→ What to do: Return all the entries exactly. No pictures.

→ Given records:
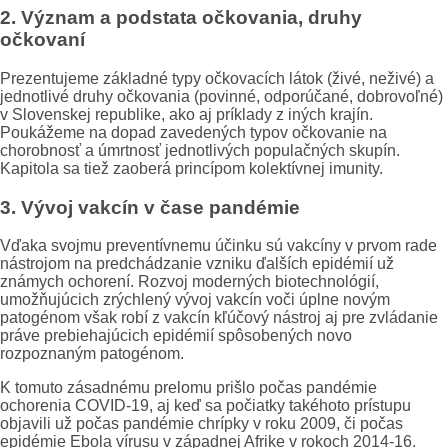
2. Význam a podstata očkovania, druhy
očkovaní
Prezentujeme základné typy očkovacích látok (živé, neživé) a
jednotlivé druhy očkovania (povinné, odporúčané, dobrovoľné)
v Slovenskej republike, ako aj príklady z iných krajín.
Poukážeme na dopad zavedených typov očkovanie na
chorobnosť a úmrtnosť jednotlivých populačných skupín.
Kapitola sa tiež zaoberá princípom kolektívnej imunity.
3. Vývoj vakcín v čase pandémie
Vďaka svojmu preventívnemu účinku sú vakcíny v prvom rade
nástrojom na predchádzanie vzniku ďalších epidémií už
známych ochorení. Rozvoj moderných biotechnológií,
umožňujúcich zrýchlený vývoj vakcín voči úplne novým
patogénom však robí z vakcín kľúčový nástroj aj pre zvládanie
práve prebiehajúcich epidémií spôsobených novo
rozpoznaným patogénom.
K tomuto zásadnému prelomu prišlo počas pandémie
ochorenia COVID-19, aj keď sa počiatky takéhoto prístupu
objavili už počas pandémie chrípky v roku 2009, či počas
epidémie Ebola vírusu v západnej Afrike v rokoch 2014-16.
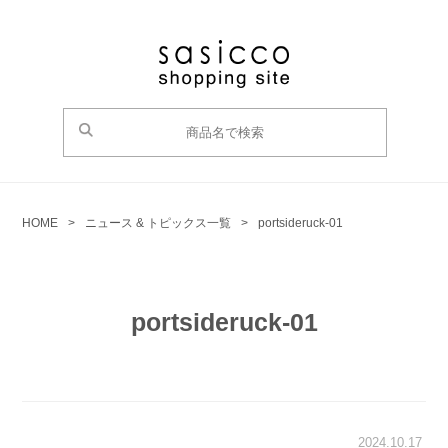
HOME
>
ニュース & トピックス一覧
>
portsideruck-01
portsideruck-01
2024.10.17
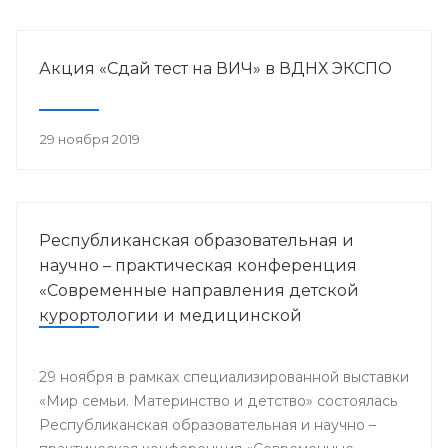
Акция «Сдай тест на ВИЧ» в ВДНХ ЭКСПО
29 ноября 2019
Республиканская образовательная и
научно – практическая конференция
«Современные направления детской
курортологии и медицинской
реабилитации»
29 ноября в рамках специализированной выставки
«Мир семьи. Материнство и детство» состоялась
Республиканская образовательная и научно –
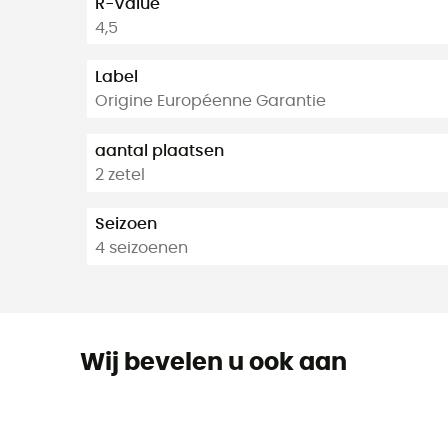
R-Value
4,5
Label
Origine Européenne Garantie
aantal plaatsen
2 zetel
Seizoen
4 seizoenen
Wij bevelen u ook aan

→ Exercise result:
2. Význam a podstata očkovania, druhy
očkovaní
Prezentujeme základné typy očkovacích látok (živé, neživé) a
jednotlivé druhy očkovania (povinné, odporúčané, dobrovoľné)
v Slovenskej republike, ako aj príklady z iných krajín.
Poukážeme na dopad zavedených typov očkovanie na
chorobnosť a úmrtnosť jednotlivých populačných skupín.
Kapitola sa tiež zaoberá princípom kolektívnej imunity.
3. Vývoj vakcín v čase pandémie
Vďaka svojmu preventívnemu účinku sú vakcíny v prvom rade
nástrojom na predchádzanie vzniku ďalších epidémií už
známych ochorení. Rozvoj moderných biotechnológií,
umožňujúcich zrýchlený vývoj vakcín voči úplne novým
patogénom však robí z vakcín kľúčový nástroj aj pre zvládanie
práve prebiehajúcich epidémií spôsobených novo
rozpoznaným patogénom.
K tomuto zásadnému prelomu prišlo počas pandémie
ochorenia COVID-19, aj keď sa počiatky takéhoto prístupu
objavili už počas pandémie chrípky v roku 2009, či počas
epidémie Ebola vírusu v západnej Afrike v rokoch 2014-16.
HOME
>
ニュース & トピックス一覧
>
portsideruck-01
portsideruck-01
2024.10.17
Акция «Сдай тест на ВИЧ» в ВДНХ ЭКСПО
29 ноября 2019
Республиканская образовательная и
научно – практическая конференция
«Современные направления детской
курортологии и медицинской
реабилитации»
29 ноября в рамках специализированной выставки
«Мир семьи. Материнство и детство» состоялась
Республиканская образовательная и научно –
R-Value
4,5
Label
Origine Européenne Garantie
aantal plaatsen
2 zetel
Seizoen
4 seizoenen
Wij bevelen u ook aan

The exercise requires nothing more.